Брэндон вздохнул. Вместо того чтобы расспросить ее о Хамфорде, он удовлетворяет свое любопытство в отношении этой женщины – кто она, откуда и все прочее.
Она вдруг усмехнулась, откинувшись на подушки:
– Знаете, что меня не устраивало в покойном муже? Его храп.
Брэндон ухмыльнулся, гадая, что она сделает, если он сграбастает ее и поцелует. Он сгорал от желания снова ощутить вкус ее губ, который до сих пор не мог забыть. А может быть, это лишь игра его воображения? Надо проверить.
Верена вздернула подбородок:
– Вы надо мной смеетесь.
Он завладел ее рукой.
– Я не смеялся.
– Нет, но вы улыбнулись, а это почти одно и то же. Сколько нам еще ехать? Я хочу домой.
– Мы и едем к вам домой.
– Почему так долго? – Она с подозрением воззрилась на Брэндона, но руки не отняла. – Вы уверены, что везете меня ко мне домой, а не к себе?
– У меня нет дома, я снимаю квартиру рядом с Сент-Джеймс-стрит.
– Что? У Сент-Джона нет дома? Мне казалось, против этого существует закон. Что-то вроде «Все надутые ослы должны иметь собственное жилище».
Он ухмыльнулся:
– Знаете, мне кажется, вы бы понравились моей матери.
– Сомневаюсь. Мне редко удается ладить с другими женщинами. Не знаю почему.
Большим пальцем он погладил тыльную сторону ее ладони, восхищаясь бархатистостью кожи.
– Возможно, потому что вы слишком прямолинейны.
– Прямолинейна? Вы хотели сказать «честна»?
Брэндон промолчал. Он и сам не знал, что хотел сказать. Он лишь понимал, что эта женщина, сидящая в такой искушающей близости, все равно сидит слишком далеко. Он хотел, чтобы она находилась рядом. На нем. Под ним. Он ощутил, как разгорается огонь внутри.
Верена вздохнула:
– Вы не собираетесь отвечать, и я знаю почему. Вы не считаете меня честной или заслуживающей уважения, иначе не предложили бы мне деньги, чтобы я оставила в покое вашего брата. Полагаю, вы обо мне весьма низкого мнения.

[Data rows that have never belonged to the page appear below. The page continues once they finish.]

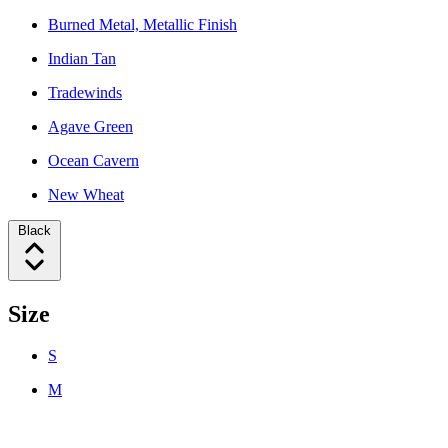
Burned Metal, Metallic Finish
Indian Tan
Tradewinds
Agave Green
Ocean Cavern
New Wheat
Black
Size
S
M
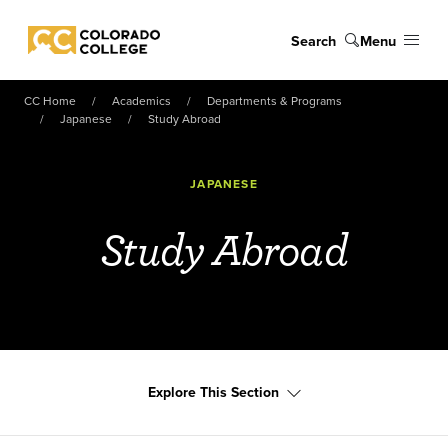
Skip to main content
Search
Menu
Colorado College
CC Home
Academics
Departments & Programs
Japanese
Study Abroad
JAPANESE
Study Abroad
Explore This Section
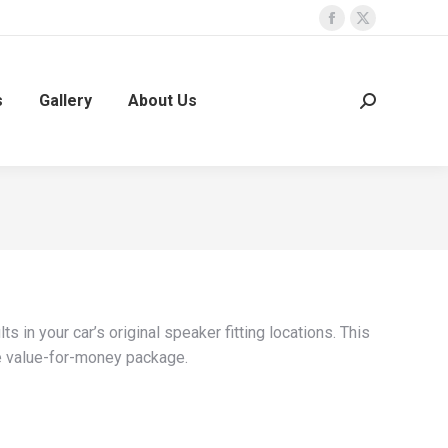
Facebook
X
page
page
opens
opens
s
Gallery
About Us
Search:
in
in
new
new
window
window
 in your car’s original speaker fitting locations. This
e value-for-money package.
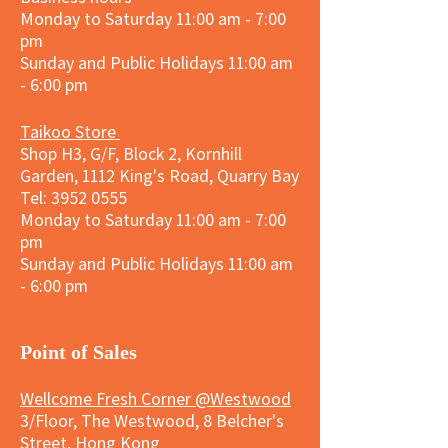
Monday to Saturday 11:00 am - 7:00
pm
Sunday and
Public Holidays
11:00 am
- 6:00 pm
Taikoo Store
Shop H3, G/F, Block 2, Kornhill
Garden, 1112 King's Road, Quarry Bay
Tel:
3952 0555
Monday to Saturday 11:00 am - 7:00
pm
Sunday and
Public Holidays
11:00 am
- 6:00 pm
​Point of Sales
Wellcome Fresh Corner @Westwood
3/Floor, The Westwood, 8 Belcher's
Street, Hong Kong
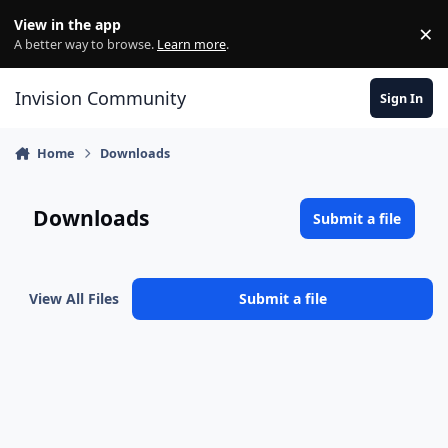
Skip to content
View in the app
×
Di
A better way to browse.
Learn more
.
Invision Community
Sign In
Home
Downloads
Downloads
Submit a file
View All Files
Submit a file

– Вы ошибаетесь, – медленно проговорил он. – Да, кое в чем я ошибся, но у меня были на то веские причины.
– Какие же?
– Я не стану об этом распространяться, но признаюсь, что несколько поспешил в своих суждениях.
– «Несколько поспешил», – с насмешкой произнесла Верена. – Это все равно что быть почти беременной.
Брэндон раскрыл ее ладонь, любуясь формой пальцев. Они были длинные и нежные, как у музыкантши, художницы, возможно, искусной любовницы. Эта мысль искушала, и Брэндон поднес руку Верены к губам, провел губами по ее пальцам, задерживаясь на каждом сгибе.